:: Work to complete ::
Please return each entry that follows exactly as written, and keep the pictures out.

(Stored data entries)
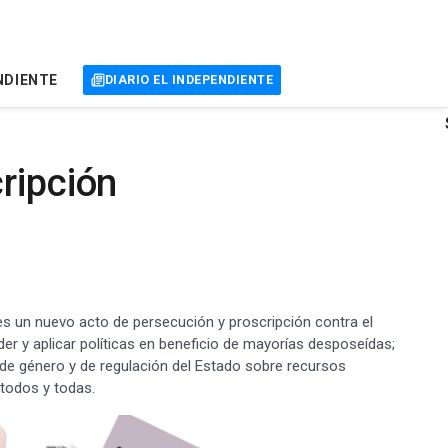
NDIENTE
DIARIO EL INDEPENDIENTE
ripción
 es un nuevo acto de persecución y proscripción contra el
der y aplicar políticas en beneficio de mayorías desposeídas;
 de género y de regulación del Estado sobre recursos
 todos y todas.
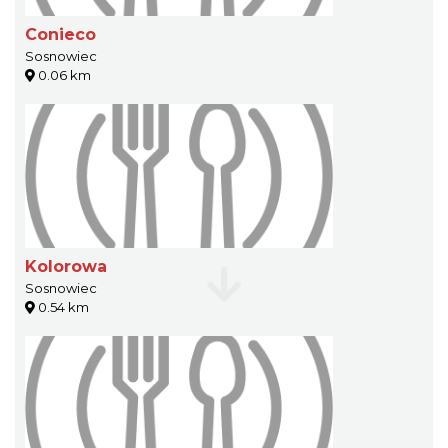
Conieco
Sosnowiec
0.06 km
Kolorowa
Sosnowiec
0.54 km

:: Your response ::
NDIENTE
DIARIO EL INDEPENDIENTE
ripción
 es un nuevo acto de persecución y proscripción contra el
der y aplicar políticas en beneficio de mayorías desposeídas;
 de género y de regulación del Estado sobre recursos
 todos y todas.
Conieco
Sosnowiec
0.06 km
Kolorowa
Sosnowiec
0.54 km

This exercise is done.